A 1/10 oz gold version (CAD $20 face value, .99999 fine) was issued in 2015 and 2016 only, using the Howling Wolf and Growling Cougar designs. Collector proof editions were produced in limited quantities: 2,000 for the 2014 Wolf, dropping to 250 for the 2015-2016 editions. The rarest pieces in the series are the 1/2 kg proof coins (20-25 pieces per year, 2014-2017), each containing 500g of .9999 gold (four nines, not five, for the large format).

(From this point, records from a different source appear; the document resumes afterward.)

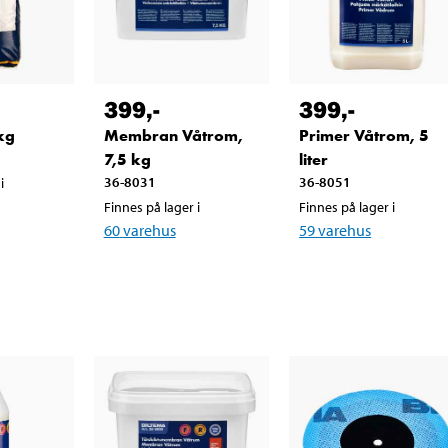
399
,-
399
,-
 kg
Membran Våtrom,
Primer Våtrom, 5
7,5 kg
liter
36-8031
36-8051
i
Finnes på lager i
Finnes på lager i
60
varehus
59
varehus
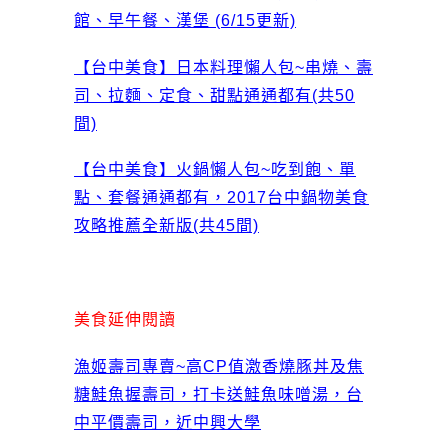
館、早午餐、漢堡 (6/15更新)
【台中美食】日本料理懶人包~串燒、壽
司、拉麵、定食、甜點通通都有(共50
間)
【台中美食】火鍋懶人包~吃到飽、單
點、套餐通通都有，2017台中鍋物美食
攻略推薦全新版(共45間)
美食延伸閱讀
漁姬壽司專賣~高CP值激香燒豚丼及焦
糖鮭魚握壽司，打卡送鮭魚味噌湯，台
中平價壽司，近中興大學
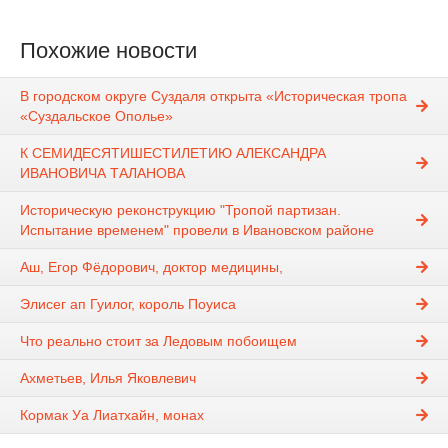
Похожие новости
В городском округе Суздаля открыта «Историческая тропа
«Суздальское Ополье»
К СЕМИДЕСЯТИШЕСТИЛЕТИЮ АЛЕКСАНДРА
ИВАНОВИЧА ТАЛАНОВА
Историческую реконструкцию "Тропой партизан.
Испытание временем" провели в Ивановском районе
Аш, Егор Фёдорович, доктор медицины,
Элисег ап Гуилог, король Поуиса
Что реально стоит за Ледовым побоищем
Ахметьев, Илья Яковлевич
Кормак Уа Лиатхайн, монах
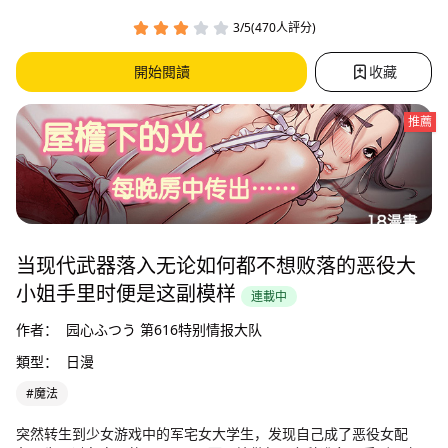
3/5(470人評分)
開始閱讀
收藏
推薦
当现代武器落入无论如何都不想败落的恶役大
小姐手里时便是这副模样
連載中
作者：
园心ふつう 第616特别情报大队
類型：
日漫
#魔法
突然转生到少女游戏中的军宅女大学生，发现自己成了恶役女配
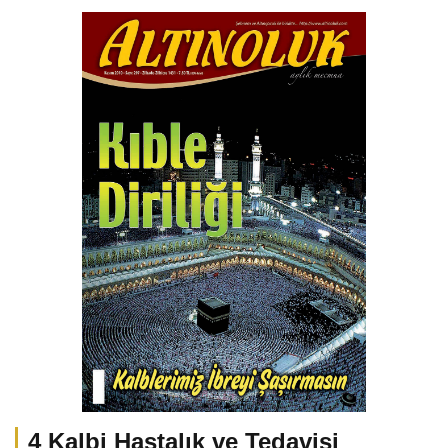
4 Kalbi Hastalık ve Tedavisi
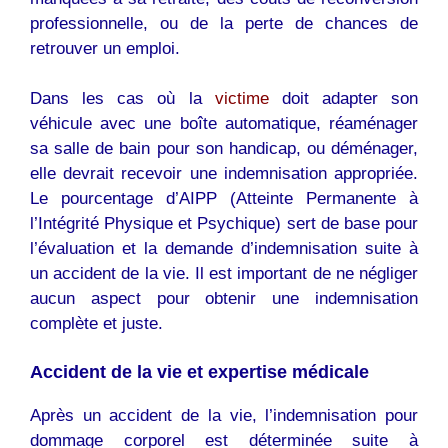
professionnelle, ou de la perte de chances de
retrouver un emploi.
Dans les cas où la
victime
doit adapter son
véhicule avec une boîte automatique, réaménager
sa salle de bain pour son handicap, ou déménager,
elle devrait recevoir une indemnisation appropriée.
Le pourcentage d’AIPP (Atteinte Permanente à
l’Intégrité Physique et Psychique) sert de base pour
l’évaluation et la demande d’indemnisation suite à
un accident de la vie. Il est important de ne négliger
aucun aspect pour obtenir une indemnisation
complète et juste.
Accident de la vie et expertise médicale
Après un accident de la vie, l’indemnisation pour
dommage corporel est déterminée suite à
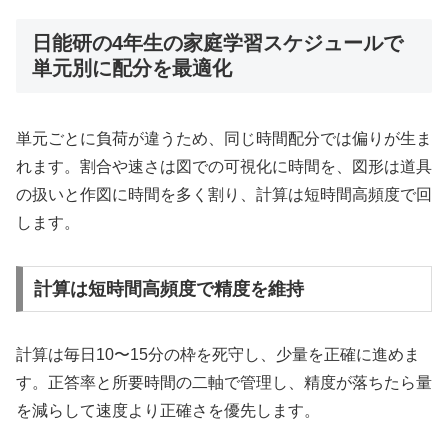
日能研の4年生の家庭学習スケジュールで
単元別に配分を最適化
単元ごとに負荷が違うため、同じ時間配分では偏りが生ま
れます。割合や速さは図での可視化に時間を、図形は道具
の扱いと作図に時間を多く割り、計算は短時間高頻度で回
します。
計算は短時間高頻度で精度を維持
計算は毎日10〜15分の枠を死守し、少量を正確に進めま
す。正答率と所要時間の二軸で管理し、精度が落ちたら量
を減らして速度より正確さを優先します。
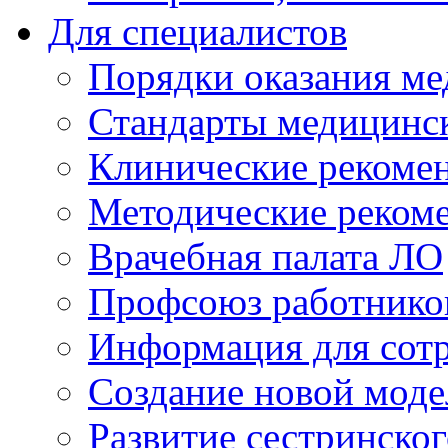
Для специалистов
Порядки оказания м
Стандарты медицинс
Клинические рекоме
Методические реком
Врачебная палата ЛО
Профсоюз работнико
Информация для сот
Создание новой мод
Развитие сестринско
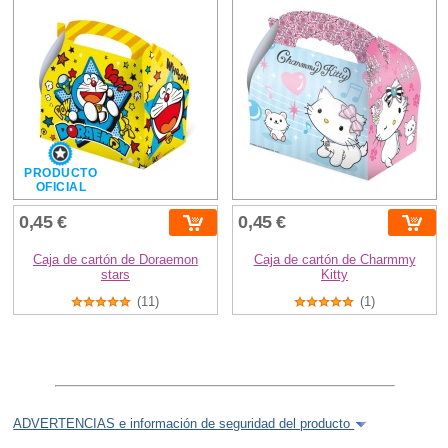
PRODUCTO
OFICIAL
0,45 €
0,45 €
Caja de cartón de Doraemon
Caja de cartón de Charmmy
stars
Kitty
(11)
(1)
ADVERTENCIAS e información de seguridad del producto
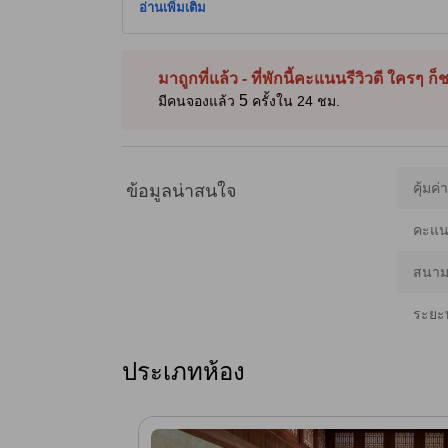
อย่างสะดวก ผ่อนคลายที่สระอินฟินิตี้พร้อมวิวทะเล เล่นน้ำไ
อ่านเพิ่มเติม
พักมีเครื่องปรับอากาศ ฟรี Wi‑Fi และระเบียงหรือเทอเรซส่วน
บุฟเฟ่ต์บาร์บีคิว บาร์สไตลิช และสิทธิ์เข้าใช้ชายหาดส่วนต
ประทานอาหารและช้อปปิ้งท้องถิ่น [เนื้อหาบางส่วนใช้เทคโนโ
มาถูกที่แล้ว - ที่พักนี้คะแนนรีวิวดี ใครๆ ก
5
มีคนจองแล้ว
ครั้งใน 24 ชม.
คุ้มค่
ข้อมูลน่าสนใจ
คะแนน
สนามบ
ระยะ
ประเภทห้อง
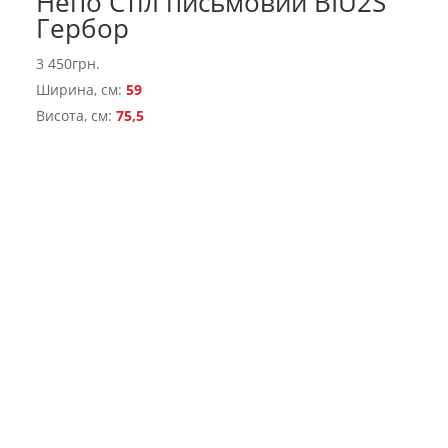
Непо Стіл письмовий BIU2S
Гербор
3 450
грн.
Ширина, см:
59
Висота, см:
75,5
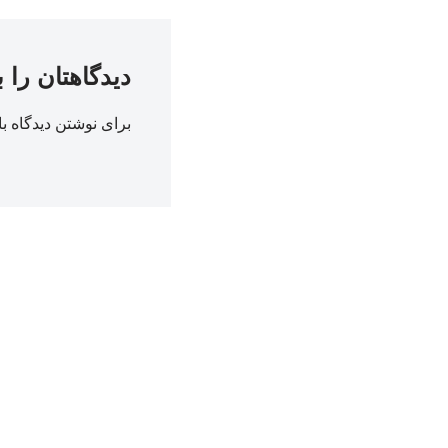
دیدگاهتان را 
برای نوشتن دیدگاه با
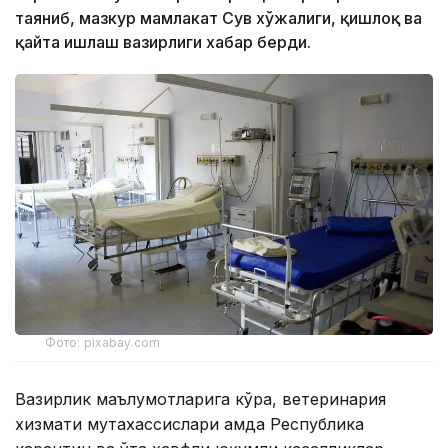
таяниб, мазкур мамлакат Сув хўжалиги, қишлоқ ва
қайта ишлаш вазирлиги хабар берди.
Фото: pixabay.com
Вазирлик маълумотларига кўра, ветеринария
хизмати мутахассислари ҳамда Республика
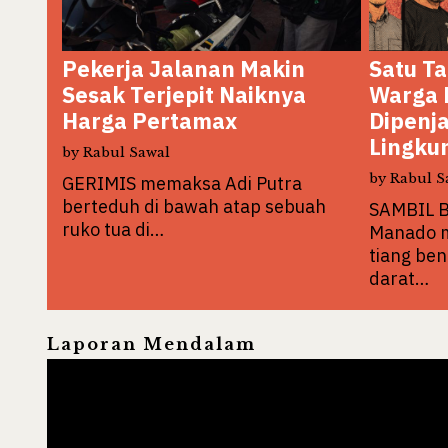
ba
Pekerja Jalanan Makin
Satu Ta
Sesak Terjepit Naiknya
Warga 
Harga Pertamax
Dipenj
Lingku
by
Rabul Sawal
etika
by
Rabul S
GERIMIS memaksa Adi Putra
berteduh di bawah atap sebuah
SAMBIL 
ruko tua di…
Manado 
tiang be
darat…
Laporan Mendalam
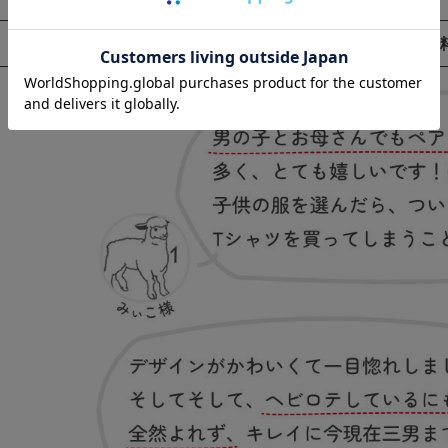
お客様の声
（一部抜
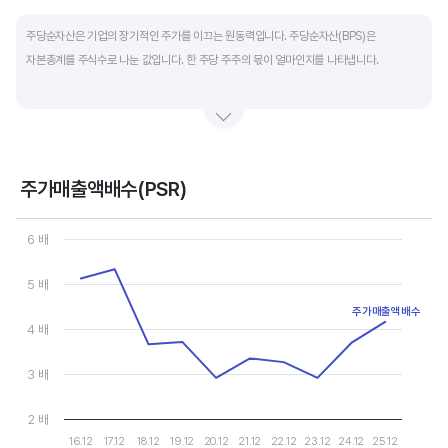
End of interactive chart.
주당순자산은 기업의 장기적인 주가를 이끄는 원동력입니다. 주당순자산(BPS)은
자본총계를 주식수로 나눈 값입니다. 한 주당 주주의 몫이 얼마인지를 나타냅니다.
자본총계는 기본적으로 주주의 몫입니다. 자본총계는 주주가 증자에 참여해 돈을 내는
자본금과 자본잉여금, 순이익을 매년 쌓아 적립한 이익잉여금, 금융상품이나 환율변동
등으로 번 기타포괄이익 등으로 구성됩니다. 기본적으로 사업을 잘해 순이익을 많이 낼수록
자본총계가 빠른 속도로 증가합니다. 이에따라 주가도 오르게 됩니다.
주가매출액배수(PSR)
Chart
그러나, 미국 기업은 한국 기업에 비해 많은 배당금 지급과 자사주 매입 및 소각을 통해
Line chart with 10 data points.
6 배
자본을 크게 늘리지 않는 경우가 많습니다. 이에따라 부채비율(=부채/자본*100%)이나
View as data table, Chart
The chart has 1 X axis displaying categories.
자기자본이익률(순이익/자본총계*100%)처럼 분모에 자본총계를 넣어 계산하는
5 배
The chart has 1 Y axis displaying values. Data ranges from 2.91
투자지표는 한국 기업에 비해 상대적으로 높게 나옵니다. 이런 부분을 감안해 미국 기업의
주가매출액배수
부채비율, 차입금 비중, 주가순자산배수 등을 판단하는 것이 좋습니다.
4 배
3 배
2 배
16.12
17.12
18.12
19.12
20.12
21.12
22.12
23.12
24.12
25.12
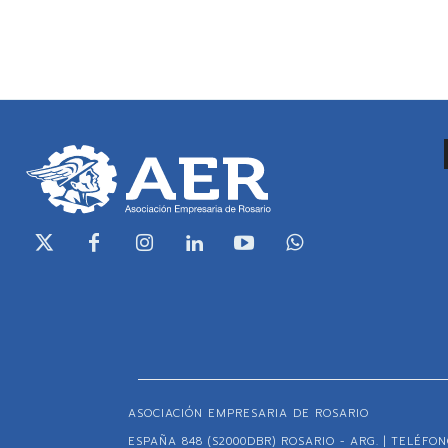
ASOCIACIÓN EMPRESARIA DE ROSARIO
ESPAÑA 848 (S2000DBR) ROSARIO - ARG. | TELÉFONO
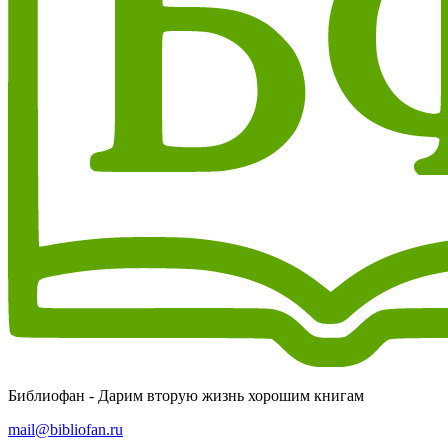
Библиофан - Дарим вторую жизнь хорошим книгам
mail@bibliofan.ru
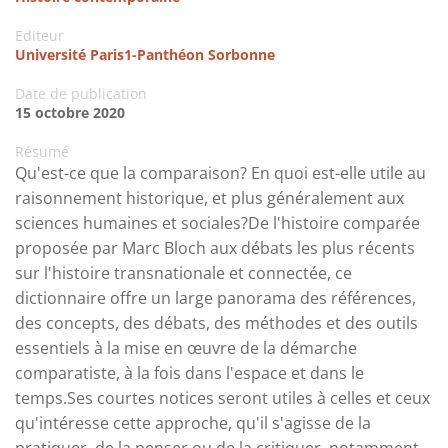
Editeur
Université Paris1-Panthéon Sorbonne
Date de publication
15 octobre 2020
Résumé
Qu'est-ce que la comparaison? En quoi est-elle utile au
raisonnement historique, et plus généralement aux
sciences humaines et sociales?De l'histoire comparée
proposée par Marc Bloch aux débats les plus récents
sur l'histoire transnationale et connectée, ce
dictionnaire offre un large panorama des références,
des concepts, des débats, des méthodes et des outils
essentiels à la mise en œuvre de la démarche
comparatiste, à la fois dans l'espace et dans le
temps.Ses courtes notices seront utiles à celles et ceux
qu'intéresse cette approche, qu'il s'agisse de la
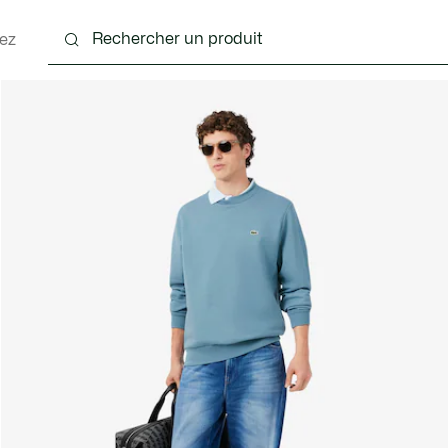
ez
nts
Chaussures
Accessoires
Sacs & Petite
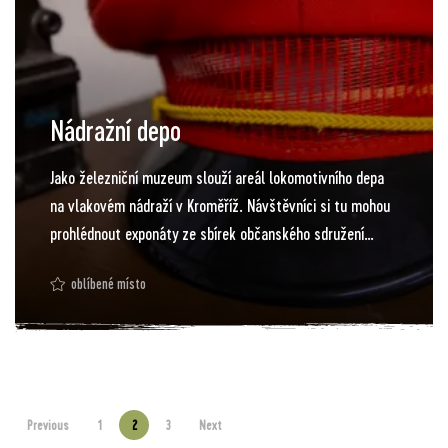
Nádražní depo
Jako železniční muzeum slouží areál lokomotivního depa
na vlakovém nádraží v Kroměříž. Návštěvníci si tu mohou
prohlédnout exponáty ze sbírek občanského sdružení
Kroměřížská dráha a některé si také sami vyzkoušet. K
oblíbené místo
vidění je elektromechanické zabezpečovací zařízení,
osobní pokladna s kompostérem a termionem na výdej
jízdenek, telegraf, autentické světelné vjezdové
návěstidlo, funkční výstražník typu VUD, dálnopisný
přístroj funkčně propojený s PC, přizpůsobený interiér
Previous
1
2
3
Next
osobního vozu Rybák a další. Součástí areálu depa je i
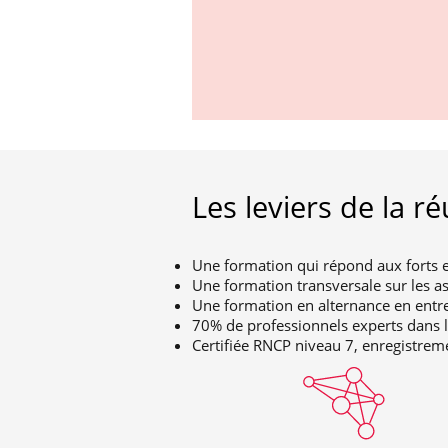
Les leviers de la ré
Une formation qui répond aux forts e
Une formation transversale sur les as
Une formation en alternance en entr
70% de professionnels experts dans le
Certifiée RNCP niveau 7, enregistr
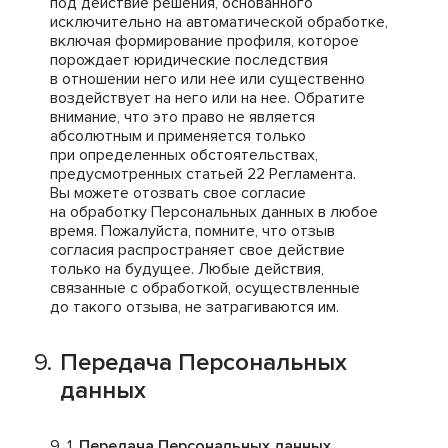
под действие решения, основанного
исключительно на автоматической обработке,
включая формирование профиля, которое
порождает юридические последствия
в отношении него или нее или существенно
воздействует на него или на нее. Обратите
внимание, что это право не является
абсолютным и применяется только
при определенных обстоятельствах,
предусмотренных статьей 22 Регламента.
Вы можете отозвать свое согласие
на обработку Персональных данных в любое
время. Пожалуйста, помните, что отзыв
согласия распространяет свое действие
только на будущее. Любые действия,
связанные с обработкой, осуществленные
до такого отзыва, не затрагиваются им.
Передача Персональных
данных
Передача Персональных данных
.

Call of the Wild Tax Treatment by Country
The Call of the Wild is Canadian legal tender with a CAD $200 face value, backed by the Canadian government. Its .99999 purity far exceeds all investment gold thresholds worldwide:
- Canada: GST/HST exempt as investment gold. Legal tender status. Eligible for RRSP and TFSA accounts through qualifying custodians. Capital gains on disposal are taxable at the 50% inclusion rate.
- United States: IRA-eligible. The .99999 purity far exceeds the IRS Section 408(m) requirement of .9950. No federal sales tax; most states exempt bullion purchases. Capital gains on bullion are taxed at the collectibles rate of 28% for long-term holdings (not the standard 15-20% rate for equities).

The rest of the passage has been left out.